===== Data excerpts

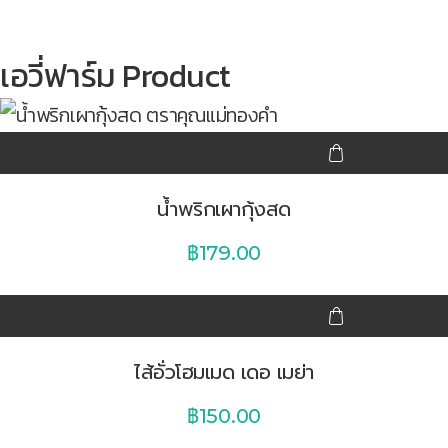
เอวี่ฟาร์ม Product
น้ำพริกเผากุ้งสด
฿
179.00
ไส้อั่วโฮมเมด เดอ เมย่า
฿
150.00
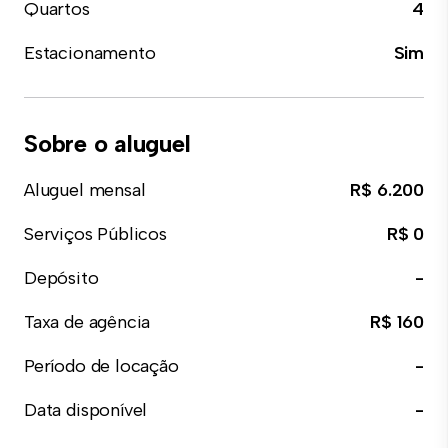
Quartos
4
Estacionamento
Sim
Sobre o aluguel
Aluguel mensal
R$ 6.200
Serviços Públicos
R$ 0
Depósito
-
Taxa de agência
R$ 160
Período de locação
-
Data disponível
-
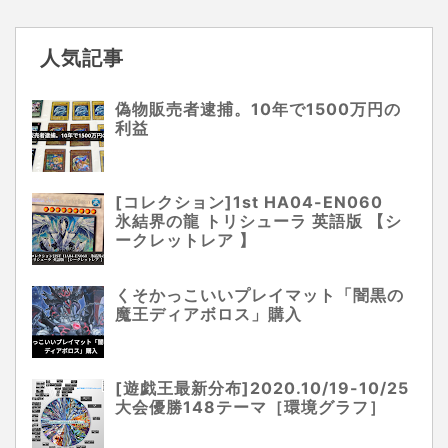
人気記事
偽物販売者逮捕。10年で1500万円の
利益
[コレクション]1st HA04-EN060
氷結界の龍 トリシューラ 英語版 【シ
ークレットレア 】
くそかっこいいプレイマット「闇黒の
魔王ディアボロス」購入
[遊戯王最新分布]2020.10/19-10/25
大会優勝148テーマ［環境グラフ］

==========
===== Data excerpts

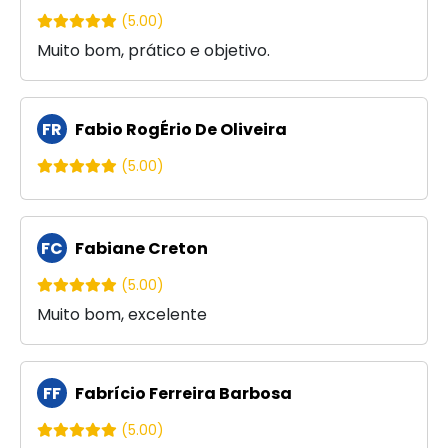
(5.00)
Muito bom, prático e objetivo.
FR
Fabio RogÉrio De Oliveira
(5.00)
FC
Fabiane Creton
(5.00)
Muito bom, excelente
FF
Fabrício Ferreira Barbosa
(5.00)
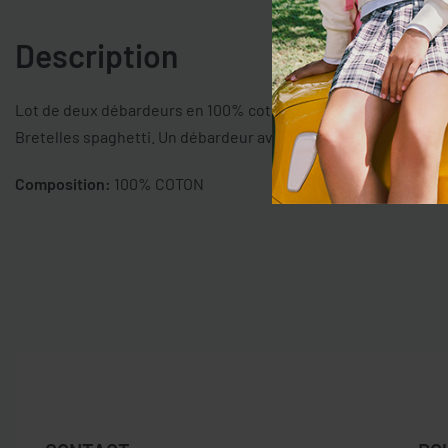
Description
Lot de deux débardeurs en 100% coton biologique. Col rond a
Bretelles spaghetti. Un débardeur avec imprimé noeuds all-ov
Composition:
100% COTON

==========
===== Data excerpts

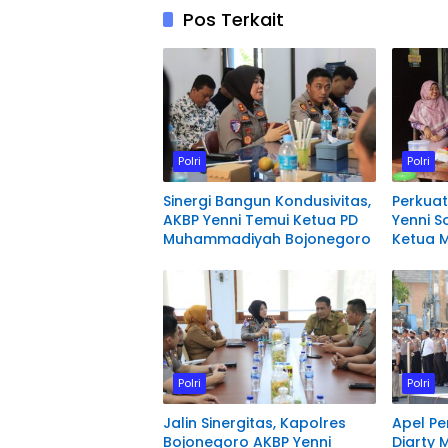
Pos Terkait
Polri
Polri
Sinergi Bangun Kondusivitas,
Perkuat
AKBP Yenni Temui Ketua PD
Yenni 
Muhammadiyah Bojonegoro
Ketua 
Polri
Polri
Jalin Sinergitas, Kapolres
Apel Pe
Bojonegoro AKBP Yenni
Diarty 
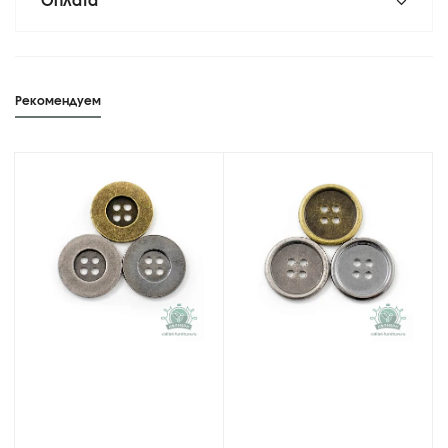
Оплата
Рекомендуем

==========

_Aim of the exercise_
Above are some records. Reproduce the lines from the one with "Período de locação" down to the one with "大会優勝148テーマ［環境グラフ］", keeping both, and leave every picture out.

_Solution to this task_
Período de locação
-
Data disponível
-
人気記事
偽物販売者逮捕。10年で1500万円の
利益
[コレクション]1st HA04-EN060
氷結界の龍 トリシューラ 英語版 【シ
ークレットレア 】
くそかっこいいプレイマット「闇黒の
魔王ディアボロス」購入
[遊戯王最新分布]2020.10/19-10/25
大会優勝148テーマ［環境グラフ］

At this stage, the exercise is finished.